When in August, Captain Irene Koki Mutungi, a pilot with Kenya’s national carrier Kenya Airways, flew into Nairobi the airline’s fourth Boeing 787 Dreamliner from Boeing’s assembly site in South Carolina, United States, it did not make much news.
The fact that she is Africa’s first black female Boeing 787 Dreamliner certified Captain did not make headlines either. The story was the plane.
Mutungi was raised in what she describes an aviator’s home. Her father was a pilot with Kenya Airways.
“My most memorable moment was when I flew with him on a flight he was commanding to London. I was about five years old. From that day, I promised myself I would one day become a Captain,” she reminisces.
She says she’s fortunate to be born into a family where excellence and integrity were all-important. She has become more conscious of the real world and is motivated by the fact that women, especially African women, can excel in everything. Has she ever encountered discrimination as a woman?
“Unfortunately, such is life. Anytime it has happened it has increased my resolve to keep aiming high. In my early years in aviation, a passenger disembarked because he said he wasn’t a guinea pig. That can tell you what I’ve been through sometimes.”
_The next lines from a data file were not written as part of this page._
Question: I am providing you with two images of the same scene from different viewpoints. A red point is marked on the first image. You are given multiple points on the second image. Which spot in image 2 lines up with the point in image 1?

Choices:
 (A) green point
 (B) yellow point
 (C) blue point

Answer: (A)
In many parts of the world and especially Africa, it’s still a man’s world. The stereotype of the working woman is rarely attractive with popular culture portraying successful women as consumed by their careers.
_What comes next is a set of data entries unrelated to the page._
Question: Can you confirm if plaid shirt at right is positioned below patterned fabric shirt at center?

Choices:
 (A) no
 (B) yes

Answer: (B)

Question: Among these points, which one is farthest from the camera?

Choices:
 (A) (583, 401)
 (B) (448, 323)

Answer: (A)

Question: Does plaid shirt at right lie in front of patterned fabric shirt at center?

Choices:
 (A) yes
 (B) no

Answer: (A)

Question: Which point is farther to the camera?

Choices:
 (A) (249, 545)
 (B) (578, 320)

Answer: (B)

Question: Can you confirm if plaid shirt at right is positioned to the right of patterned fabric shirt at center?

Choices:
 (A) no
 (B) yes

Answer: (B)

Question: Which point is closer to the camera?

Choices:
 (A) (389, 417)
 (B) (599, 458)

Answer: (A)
“As for stereotypes, this one too is far from reality. There are countless women successful in their careers and dedicated to their families and communities at large.”
Mutungi cites Liberia’s President Ellen Johnson Sirleaf, former Malawi President Joyce Banda and Nkosazana Dlamini-Zuma, the Africa Union Chairperson.
“Just like those African leaders and other women who are anchors of their households and communities, I too am a dedicated person who always strives towards excellence while remaining committed to what matters. I do that by being a model mother, model daughter and a role model to my African sisters.”
Mutungi describes her journey to the top in a male-dominated industry as one filled with commitment, sacrifice and support from friends and family.
Fear is at the root of so many barriers women face. Fear of not being liked. Fear of making the wrong choice. Fair of failure. How does Mutungi handle fear?
“I don’t know what fear means. Yes, sometimes I may ask myself questions, but every situation is handled in a way that leaves me in control.”
She says she rarely has sleepless nights. “If I stay awake at night, it’s not usually anything of concern. I think of how great an aircraft the B787 Dreamliner is. Boeing has delivered a masterpiece.”
Mutungi wants to be remembered as an African mother who tried her best to change the narrative of the African continent.